■ ASSIGNED TASK ■
In the entries that follow, the line with "es LAND ROVER DISCOVERY con" opens the range and the line with "BUNE STRATEGII DE MARKETING SI PUBLICITATE" closes it; repeat that range exactly, both lines included.

[Saved entries]
--
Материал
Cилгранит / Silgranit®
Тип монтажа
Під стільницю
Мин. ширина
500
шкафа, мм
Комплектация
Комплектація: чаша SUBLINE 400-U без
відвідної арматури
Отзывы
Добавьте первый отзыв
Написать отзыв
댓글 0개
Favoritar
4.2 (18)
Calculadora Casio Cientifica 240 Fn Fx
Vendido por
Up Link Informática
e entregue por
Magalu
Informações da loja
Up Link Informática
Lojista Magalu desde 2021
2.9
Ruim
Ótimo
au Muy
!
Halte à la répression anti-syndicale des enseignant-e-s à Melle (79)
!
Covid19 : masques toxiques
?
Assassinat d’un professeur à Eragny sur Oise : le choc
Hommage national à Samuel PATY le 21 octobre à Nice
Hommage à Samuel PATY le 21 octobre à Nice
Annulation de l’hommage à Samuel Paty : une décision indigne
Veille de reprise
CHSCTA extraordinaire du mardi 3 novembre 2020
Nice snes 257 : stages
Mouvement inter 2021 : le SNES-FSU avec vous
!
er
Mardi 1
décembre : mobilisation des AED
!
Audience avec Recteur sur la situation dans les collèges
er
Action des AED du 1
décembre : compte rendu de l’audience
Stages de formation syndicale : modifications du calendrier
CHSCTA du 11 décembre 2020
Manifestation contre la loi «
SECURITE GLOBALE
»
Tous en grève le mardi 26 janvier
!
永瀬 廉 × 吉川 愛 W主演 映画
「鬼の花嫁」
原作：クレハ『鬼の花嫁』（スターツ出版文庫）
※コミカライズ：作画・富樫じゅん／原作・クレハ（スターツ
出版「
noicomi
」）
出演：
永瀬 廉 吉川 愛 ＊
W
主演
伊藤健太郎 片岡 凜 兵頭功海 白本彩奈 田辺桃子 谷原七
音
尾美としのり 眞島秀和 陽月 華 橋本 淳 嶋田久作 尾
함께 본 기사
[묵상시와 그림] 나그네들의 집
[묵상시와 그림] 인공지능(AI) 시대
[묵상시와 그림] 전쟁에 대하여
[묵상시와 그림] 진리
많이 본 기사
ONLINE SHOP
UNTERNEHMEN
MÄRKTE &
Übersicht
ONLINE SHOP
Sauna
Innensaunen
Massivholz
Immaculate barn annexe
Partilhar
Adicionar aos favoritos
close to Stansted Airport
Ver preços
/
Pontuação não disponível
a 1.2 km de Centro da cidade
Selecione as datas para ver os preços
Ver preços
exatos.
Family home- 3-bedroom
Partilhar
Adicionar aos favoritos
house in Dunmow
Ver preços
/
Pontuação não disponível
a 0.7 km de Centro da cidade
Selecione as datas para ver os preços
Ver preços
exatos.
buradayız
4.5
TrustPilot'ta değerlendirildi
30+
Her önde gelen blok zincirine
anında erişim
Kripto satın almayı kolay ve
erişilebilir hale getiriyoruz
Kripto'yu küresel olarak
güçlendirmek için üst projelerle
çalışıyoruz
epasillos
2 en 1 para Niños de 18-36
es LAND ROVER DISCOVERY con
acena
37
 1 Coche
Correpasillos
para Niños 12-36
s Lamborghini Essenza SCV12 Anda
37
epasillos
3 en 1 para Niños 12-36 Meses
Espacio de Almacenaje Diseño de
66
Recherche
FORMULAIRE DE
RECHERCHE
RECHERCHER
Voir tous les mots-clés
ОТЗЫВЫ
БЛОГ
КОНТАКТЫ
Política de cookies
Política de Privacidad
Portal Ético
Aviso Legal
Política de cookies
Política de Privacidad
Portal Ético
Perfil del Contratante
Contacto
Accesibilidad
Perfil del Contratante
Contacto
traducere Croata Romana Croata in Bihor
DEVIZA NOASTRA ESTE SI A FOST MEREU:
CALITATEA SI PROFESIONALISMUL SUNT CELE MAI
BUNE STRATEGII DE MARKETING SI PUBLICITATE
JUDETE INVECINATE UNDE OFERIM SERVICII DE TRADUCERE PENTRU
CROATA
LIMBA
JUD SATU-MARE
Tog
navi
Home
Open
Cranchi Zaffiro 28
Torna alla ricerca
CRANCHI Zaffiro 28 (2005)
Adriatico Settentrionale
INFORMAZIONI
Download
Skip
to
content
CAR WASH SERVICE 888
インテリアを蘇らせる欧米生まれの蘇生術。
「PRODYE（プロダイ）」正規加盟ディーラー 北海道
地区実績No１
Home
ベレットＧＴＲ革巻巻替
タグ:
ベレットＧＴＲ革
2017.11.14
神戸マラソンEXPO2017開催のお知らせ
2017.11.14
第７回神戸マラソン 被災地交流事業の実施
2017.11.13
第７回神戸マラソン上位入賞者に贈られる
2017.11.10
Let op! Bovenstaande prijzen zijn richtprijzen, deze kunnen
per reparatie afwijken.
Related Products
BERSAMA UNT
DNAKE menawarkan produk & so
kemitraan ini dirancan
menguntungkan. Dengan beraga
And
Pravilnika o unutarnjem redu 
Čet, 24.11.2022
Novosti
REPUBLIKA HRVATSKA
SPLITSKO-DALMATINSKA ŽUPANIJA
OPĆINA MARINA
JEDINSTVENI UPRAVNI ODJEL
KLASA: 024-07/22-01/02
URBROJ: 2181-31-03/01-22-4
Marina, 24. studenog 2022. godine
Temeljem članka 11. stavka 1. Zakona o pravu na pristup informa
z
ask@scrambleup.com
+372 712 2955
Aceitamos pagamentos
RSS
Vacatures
--
■ EXERCISE SOLUTION ■
es LAND ROVER DISCOVERY con
acena
37
 1 Coche
Correpasillos
para Niños 12-36
s Lamborghini Essenza SCV12 Anda
37
epasillos
3 en 1 para Niños 12-36 Meses
Espacio de Almacenaje Diseño de
66
Recherche
FORMULAIRE DE
RECHERCHE
RECHERCHER
Voir tous les mots-clés
ОТЗЫВЫ
БЛОГ
КОНТАКТЫ
Política de cookies
Política de Privacidad
Portal Ético
Aviso Legal
Política de cookies
Política de Privacidad
Portal Ético
Perfil del Contratante
Contacto
Accesibilidad
Perfil del Contratante
Contacto
traducere Croata Romana Croata in Bihor
DEVIZA NOASTRA ESTE SI A FOST MEREU:
CALITATEA SI PROFESIONALISMUL SUNT CELE MAI
BUNE STRATEGII DE MARKETING SI PUBLICITATE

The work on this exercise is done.